The agency also continues to work with cities and towns to encourage residential development from taking shape in areas with high fire risk. The state’s guidance, however, carries little teeth since zoning decisions are made at the local level, and communities are often torn between fire safety and meeting local housing needs.
Meanwhile, state fire officials are expanding the 2008 building code. They’re requiring new home construction to include the sealing of garage door gaps and skylights to keep embers from getting in the house as well as mandating safety features on outbuildings.
Homeowners in fire-prone areas are finding it harder to get and keep insurance, at least at a reasonable cost.
“We’re calling it a crunch, not a crisis,” said Amy Bach, executive director of consumer group United Policyholders.
When they can’t get coverage from mainstream insurance companies, homeowners have two options. They can get a policy from the California FAIR Plan, which is made up of companies authorized to sell property insurance in the state; it is the insurer of last resort for homeowners and renters. Or they can turn to “surplus lines carriers” such as Lloyd’s of London, which are much less regulated than mainstream or “admitted” carriers.
Last year, surplus lines carriers sold 49,370 homeowner policies in California with $122 million in annual premiums, both up nearly 60% from 2016, according to the Surplus Line Association of California. In the first five months of this year, they sold 32,315 policies with $87.7 million in premiums — up 75% and 108%, respectively, from last year.
The association can’t say for sure that the increase in policy sales is concentrated in wildfire-prone areas, but “anecdotally, we hear a lot about admitted insurers pulling back,” said Cliston Brown, a spokesman for the group.
The California FAIR Plan sold 33,898 policies in brush/wildland areas last year, up 25% from 2016.
Meanwhile, lawmakers and regulators are taking steps to help wildfire victims and their neighbors.
A state law that took effect Jan. 1 says that if you suffered a total loss in a declared disaster, your insurance company must offer to renew your policy for at least two renewal periods, up from one under previous law. That won’t help victims of the 2017 and 2018 wildfires, though.
Also starting this year, a new law prevents insurers from not renewing any residential policy in a ZIP code within or adjacent to the fire perimeter for one year after a disaster is declared. That will temporarily protect people who live in or near disaster areas but suffered a partial or no loss.

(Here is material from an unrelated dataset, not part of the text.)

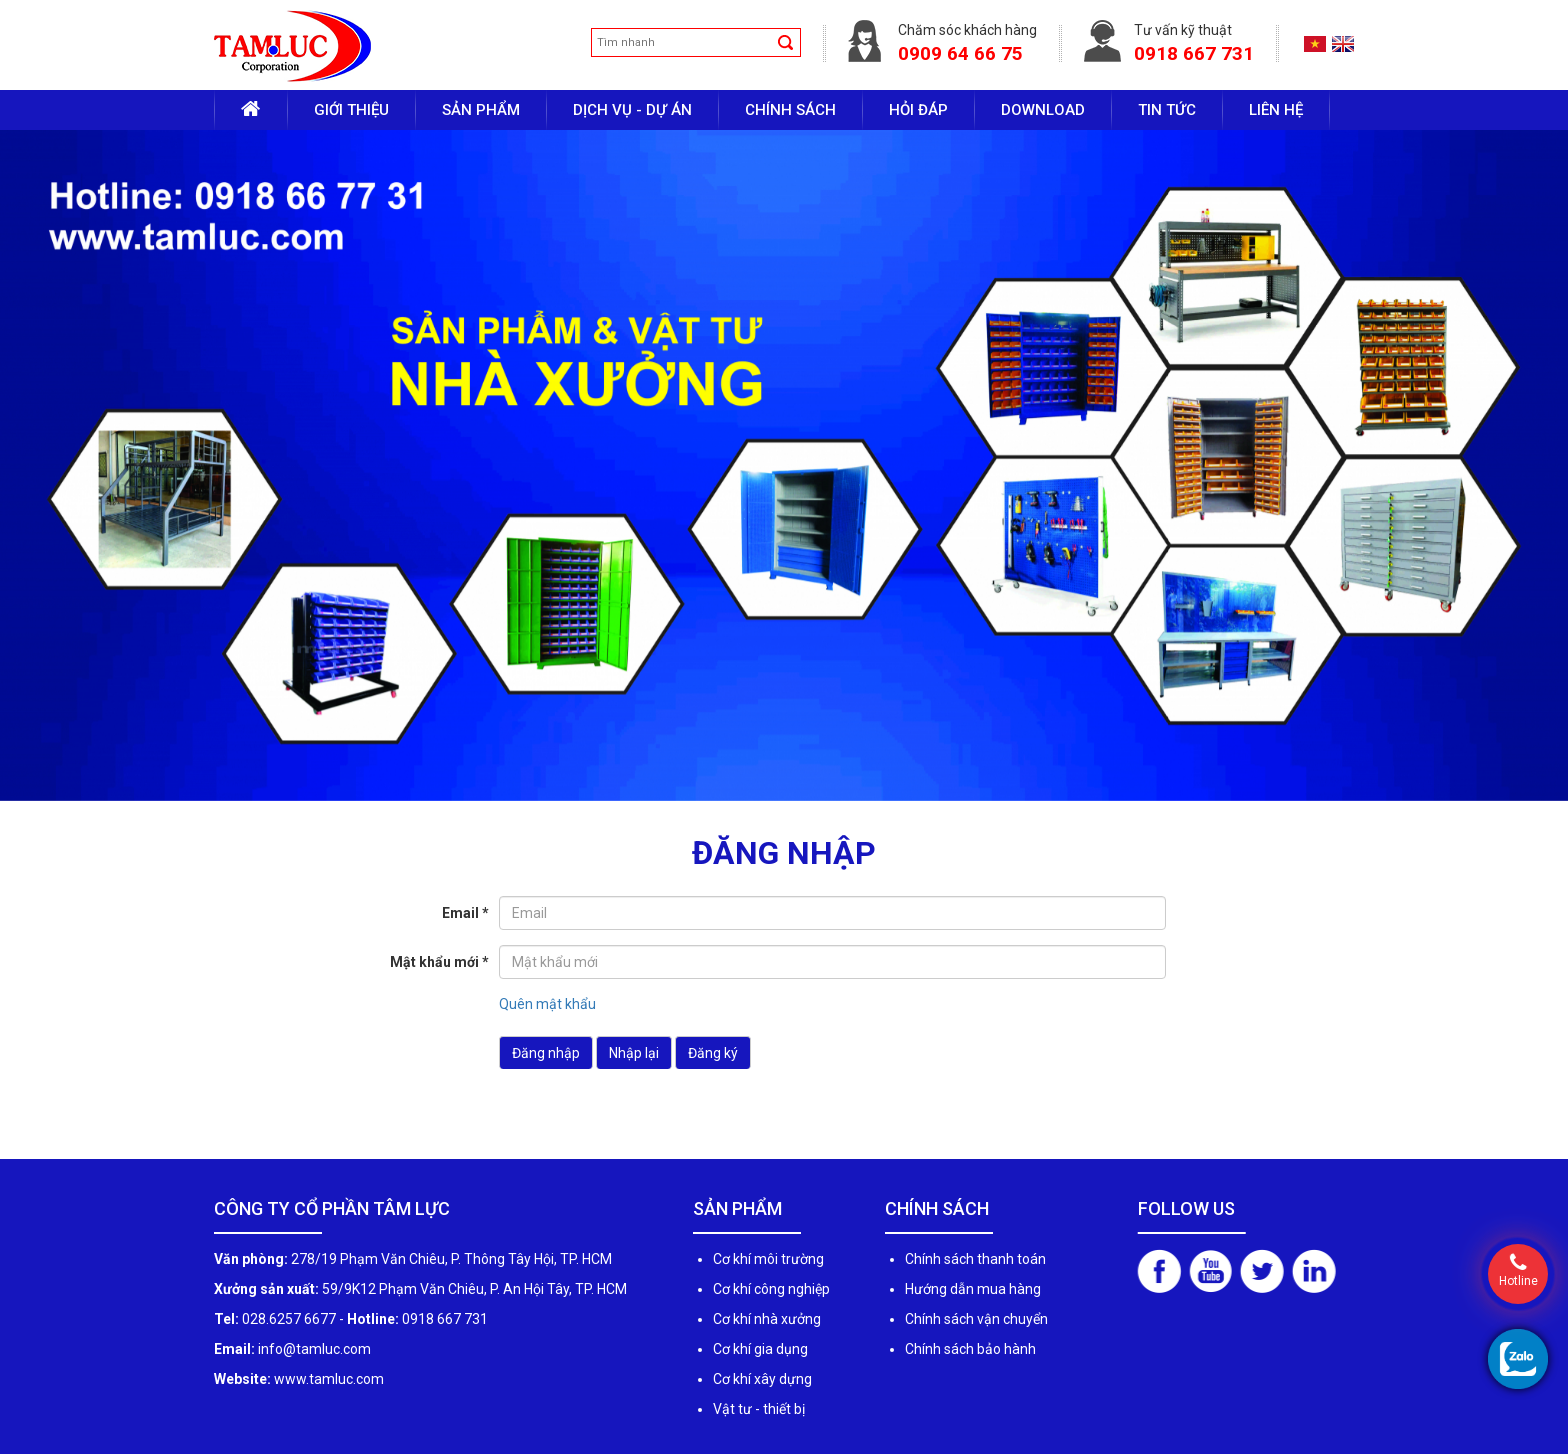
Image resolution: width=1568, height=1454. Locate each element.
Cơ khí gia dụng (760, 1349)
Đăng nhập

State insurance Commissioner Ricardo Lara is trying to help people who lost their homes in the 2017 wildfires who still haven’t replaced them and are running out of time to have their additional living expenses covered. Most policies provide coverage — up to a certain dollar limit and time limit — for expenses such as rent, food, moving and storage when disaster survivors are living in temporary housing.
In the past, the standard time limit was two years. At that point, coverage ended even if policyholders hadn’t reached their dollar limit. A law that took effect on Sept. 21 extends the time limit to three years, but it doesn’t apply retroactively to survivors of the October 2017 Wine Country fires.
On May 29, Lara said he was asking insurers to voluntarily give those people at least one additional year to use up any coverage they had left. The commissioner does not have data on how many Wine Country fire survivors won’t have exhausted their dollar limits on the two-year anniversary of those fires.
The commissioner hasn’t said yet what the response to his request has been, his spokesman Michael Soller said. There is no deadline for responses.